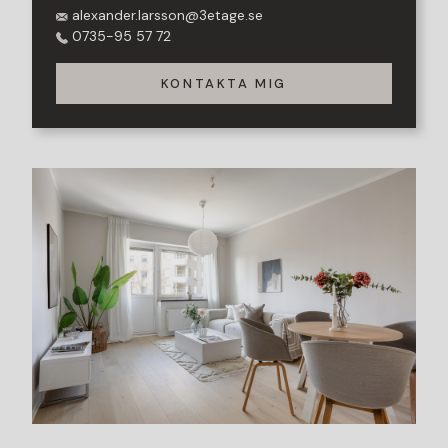
alexander.larsson@3etage.se
0735-95 57 72
KONTAKTA MIG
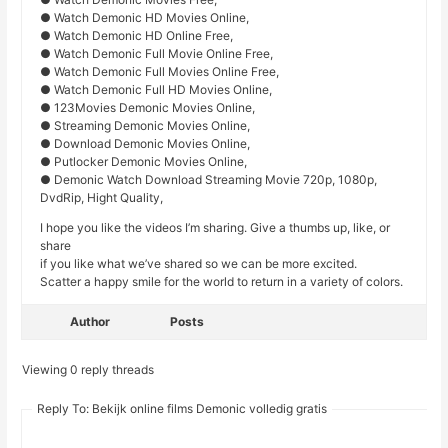
● Watch Demonic HD Movies Online,
● Watch Demonic HD Online Free,
● Watch Demonic Full Movie Online Free,
● Watch Demonic Full Movies Online Free,
● Watch Demonic Full HD Movies Online,
● 123Movies Demonic Movies Online,
● Streaming Demonic Movies Online,
● Download Demonic Movies Online,
● Putlocker Demonic Movies Online,
● Demonic Watch Download Streaming Movie 720p, 1080p,
DvdRip, Hight Quality,
I hope you like the videos I’m sharing. Give a thumbs up, like, or
share
if you like what we’ve shared so we can be more excited.
Scatter a happy smile for the world to return in a variety of colors.
Author
Posts
Viewing 0 reply threads
Reply To: Bekijk online films Demonic volledig gratis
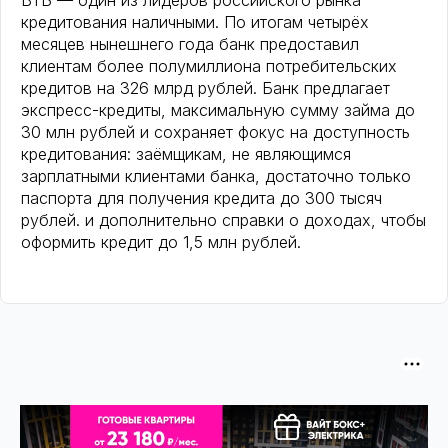
ВТБ — один из лидеров российского рынка
кредитования наличными. По итогам четырёх
месяцев нынешнего года банк предоставил
клиентам более полумиллиона потребительских
кредитов на 326 млрд рублей. Банк предлагает
экспресс-кредиты, максимальную сумму займа до
30 млн рублей и сохраняет фокус на доступность
кредитования: заёмщикам, не являющимся
зарплатными клиентами банка, достаточно только
паспорта для получения кредита до 300 тысяч
рублей. и дополнительно справки о доходах, чтобы
оформить кредит до 1,5 млн рублей.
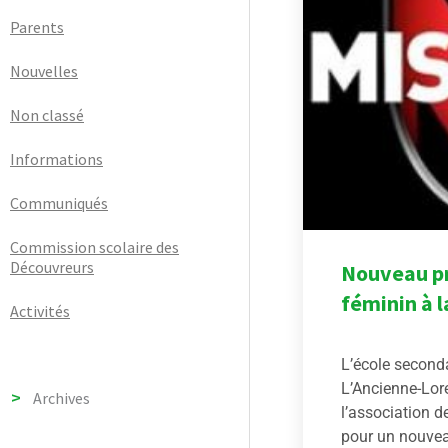
Parents
Nouvelles
Non classé
Informations
Communiqués
Commission scolaire des
Découvreurs
Nouveau p
féminin à 
Activités
L’école second
L’Ancienne-Lore
Archives
l’association d
pour un nouvea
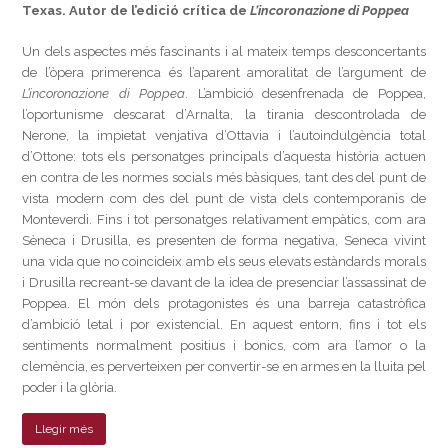
Texas. Autor de l’edició crítica de
L’incoronazione di Poppea
Un dels aspectes més fascinants i al mateix temps desconcertants
de l’òpera primerenca és l’aparent amoralitat de l’argument de
L’incoronazione di Poppea
. L’ambició desenfrenada de Poppea,
l’oportunisme descarat d’Arnalta, la tirania descontrolada de
Nerone, la impietat venjativa d’Ottavia i l’autoindulgència total
d’Ottone: tots els personatges principals d’aquesta història actuen
en contra de les normes socials més bàsiques, tant des del punt de
vista modern com des del punt de vista dels contemporanis de
Monteverdi. Fins i tot personatges relativament empàtics, com ara
Sèneca i Drusilla, es presenten de forma negativa, Seneca vivint
una vida que no coincideix amb els seus elevats estàndards morals
i Drusilla recreant-se davant de la idea de presenciar l’assassinat de
Poppea. El món dels protagonistes és una barreja catastròfica
d’ambició letal i por existencial. En aquest entorn, fins i tot els
sentiments normalment positius i bonics, com ara l’amor o la
clemència, es perverteixen per convertir-se en armes en la lluita pel
poder i la glòria.
Llegir més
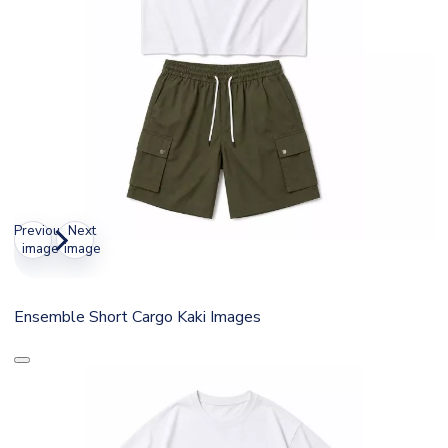
Previous
Next
image
image
Ensemble Short Cargo Kaki Images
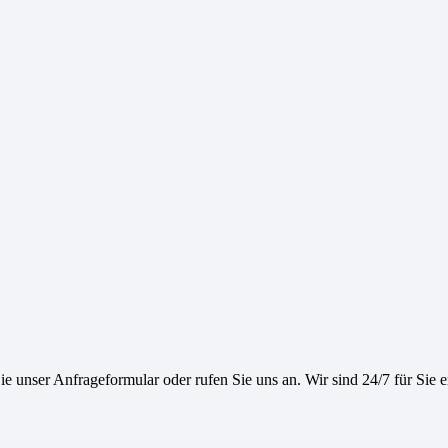
e unser Anfrageformular oder rufen Sie uns an. Wir sind 24/7 für Sie e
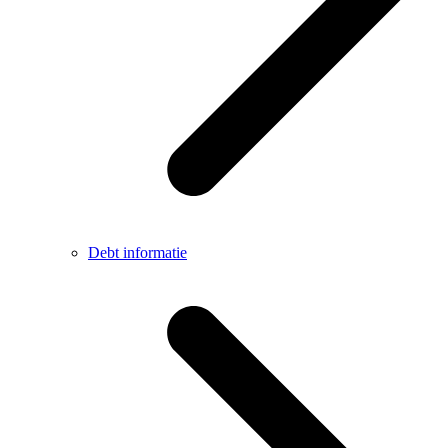
Debt informatie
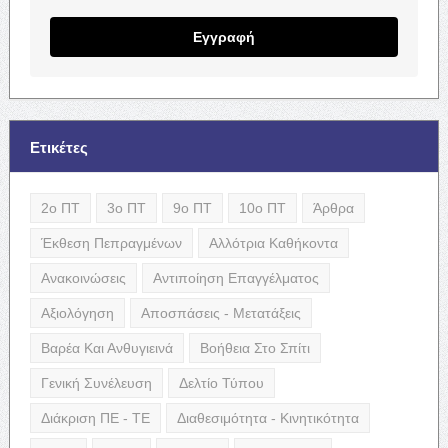
Εγγραφή
Ετικέτες
2ο ΠΤ
3ο ΠΤ
9ο ΠΤ
10ο ΠΤ
Άρθρα
Έκθεση Πεπραγμένων
Αλλότρια Καθήκοντα
Ανακοινώσεις
Αντιποίηση Επαγγέλματος
Αξιολόγηση
Αποσπάσεις - Μετατάξεις
Βαρέα Και Ανθυγιεινά
Βοήθεια Στο Σπίτι
Γενική Συνέλευση
Δελτίο Τύπου
Διάκριση ΠΕ - ΤΕ
Διαθεσιμότητα - Κινητικότητα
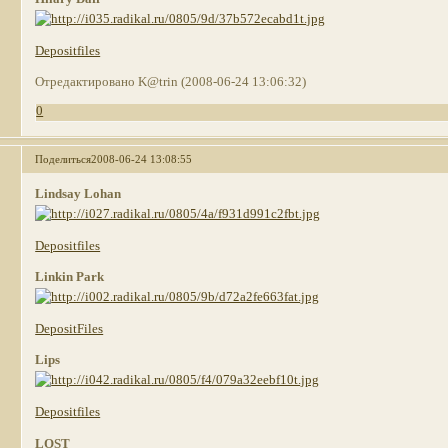
Depositfiles
Отредактировано K@trin (2008-06-24 13:06:32)
0
Поделиться
2008-06-24 13:08:55
Lindsay Lohan
Depositfiles
Linkin Park
DepositFiles
Lips
Depositfiles
LOST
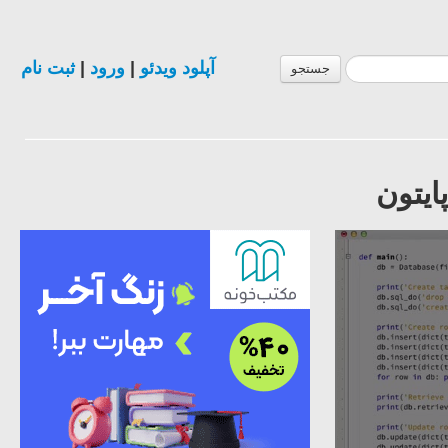
آپلود ویدئو
|
ورود
|
ثبت نام
جستجو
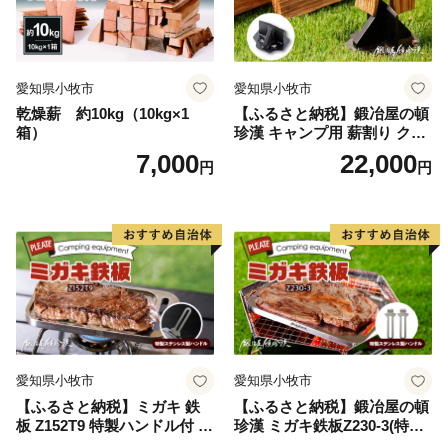
愛知県小牧市
愛知県小牧市
乾燥薪 約10kg（10kg×1
【ふるさと納税】鍛冶屋の頓
箱）
珍漢 キャンプ用 薪割り クサ
ビ 簡単に割れる 転びにくい
7,000
22,000
円
円
ソロキャンプ 女性 お子様 黒
色塗装 国内 自社工場 手作り
おうち時間 アウトドア お取
り寄せ 愛知県 小牧市 送料無
料
愛知県小牧市
愛知県小牧市
【ふるさと納税】ミガキ 鉄
【ふるさと納税】鍛冶屋の頓
板 Z152T9 特製ハンドル付 鍛
珍漢 ミガキ鉄板Z230-3(特製
冶屋の頓珍漢 メスティン収
ハンドル付)キャンプ アウト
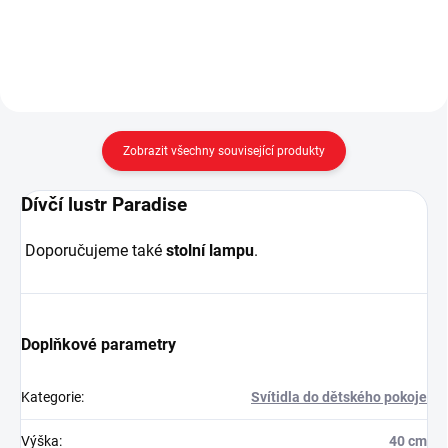
mohou u...
White Balení obsahuje: 1x přehoz
na postel 180x210 cm 1x
povlak...
Zobrazit všechny související produkty
Dívčí lustr Paradise
Doporučujeme také
stolní lampu
.
Doplňkové parametry
Kategorie
:
Svítidla do dětského pokoje
Výška
:
40 cm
********
#### Problem:
Quote every entry exactly, with the pictures omitted.

#### Output:
alexander.larsson@3etage.se
0735-95 57 72
KONTAKTA MIG
● Watch Demonic HD Movies Online,
● Watch Demonic HD Online Free,
● Watch Demonic Full Movie Online Free,
● Watch Demonic Full Movies Online Free,
● Watch Demonic Full HD Movies Online,
● 123Movies Demonic Movies Online,
● Streaming Demonic Movies Online,
● Download Demonic Movies Online,
● Putlocker Demonic Movies Online,
● Demonic Watch Download Streaming Movie 720p, 1080p,
DvdRip, Hight Quality,
I hope you like the videos I’m sharing. Give a thumbs up, like, or
share
if you like what we’ve shared so we can be more excited.
Scatter a happy smile for the world to return in a variety of colors.
Author
Posts
Viewing 0 reply threads
Reply To: Bekijk online films Demonic volledig gratis
ВТБ — один из лидеров российского рынка
кредитования наличными. По итогам четырёх
месяцев нынешнего года банк предоставил
клиентам более полумиллиона потребительских
кредитов на 326 млрд рублей. Банк предлагает
экспресс-кредиты, максимальную сумму займа до
30 млн рублей и сохраняет фокус на доступность
кредитования: заёмщикам, не являющимся
зарплатными клиентами банка, достаточно только
паспорта для получения кредита до 300 тысяч
рублей. и дополнительно справки о доходах, чтобы
оформить кредит до 1,5 млн рублей.
Parents
Nouvelles
Non classé
Informations
Communiqués
Commission scolaire des
Découvreurs
Nouveau p
féminin à 
Activités
L’école second
L’Ancienne-Lore
Archives
l’association d
pour un nouvea
Texas. Autor de l’edició crítica de
L’incoronazione di Poppea
Un dels aspectes més fascinants i al mateix temps desconcertants
de l’òpera primerenca és l’aparent amoralitat de l’argument de
L’incoronazione di Poppea
. L’ambició desenfrenada de Poppea,
l’oportunisme descarat d’Arnalta, la tirania descontrolada de
Nerone, la impietat venjativa d’Ottavia i l’autoindulgència total
d’Ottone: tots els personatges principals d’aquesta història actuen
en contra de les normes socials més bàsiques, tant des del punt de
vista modern com des del punt de vista dels contemporanis de
Monteverdi. Fins i tot personatges relativament empàtics, com ara
Sèneca i Drusilla, es presenten de forma negativa, Seneca vivint
una vida que no coincideix amb els seus elevats estàndards morals
i Drusilla recreant-se davant de la idea de presenciar l’assassinat de
Poppea. El món dels protagonistes és una barreja catastròfica
d’ambició letal i por existencial. En aquest entorn, fins i tot els
sentiments normalment positius i bonics, com ara l’amor o la
clemència, es perverteixen per convertir-se en armes en la lluita pel
poder i la glòria.
Llegir més
Previous
Next
image
image
Ensemble Short Cargo Kaki Images
e unser Anfrageformular oder rufen Sie uns an. Wir sind 24/7 für Sie e
Debt informatie
Εγγραφή
Ετικέτες
2ο ΠΤ
3ο ΠΤ
9ο ΠΤ
10ο ΠΤ
Άρθρα
Έκθεση Πεπραγμένων
Αλλότρια Καθήκοντα
Ανακοινώσεις
Αντιποίηση Επαγγέλματος
Αξιολόγηση
Αποσπάσεις - Μετατάξεις
Βαρέα Και Ανθυγιεινά
Βοήθεια Στο Σπίτι
Γενική Συνέλευση
Δελτίο Τύπου
Διάκριση ΠΕ - ΤΕ
Διαθεσιμότητα - Κινητικότητα
Depositfiles
Отредактировано K@trin (2008-06-24 13:06:32)
0
Поделиться
2008-06-24 13:08:55
Lindsay Lohan
Depositfiles
Linkin Park
DepositFiles
Lips
Depositfiles
LOST
آپلود ویدئو
|
ورود
|
ثبت نام
جستجو
愛知県小牧市
愛知県小牧市
乾燥薪 約10kg（10kg×1
【ふるさと納税】鍛冶屋の頓
箱）
珍漢 キャンプ用 薪割り クサ
ビ 簡単に割れる 転びにくい
7,000
22,000
円
円
ソロキャンプ 女性 お子様 黒
色塗装 国内 自社工場 手作り
おうち時間 アウトドア お取
り寄せ 愛知県 小牧市 送料無
料
愛知県小牧市
愛知県小牧市
【ふるさと納税】ミガキ 鉄
【ふるさと納税】鍛冶屋の頓
板 Z152T9 特製ハンドル付 鍛
珍漢 ミガキ鉄板Z230-3(特製
冶屋の頓珍漢 メスティン収
ハンドル付)キャンプ アウト
mohou u...
White Balení obsahuje: 1x přehoz
na postel 180x210 cm 1x
povlak...
Zobrazit všechny související produkty
Dívčí lustr Paradise
Doporučujeme také
stolní lampu
.
Doplňkové parametry
Kategorie
:
Svítidla do dětského pokoje
Výška
:
40 cm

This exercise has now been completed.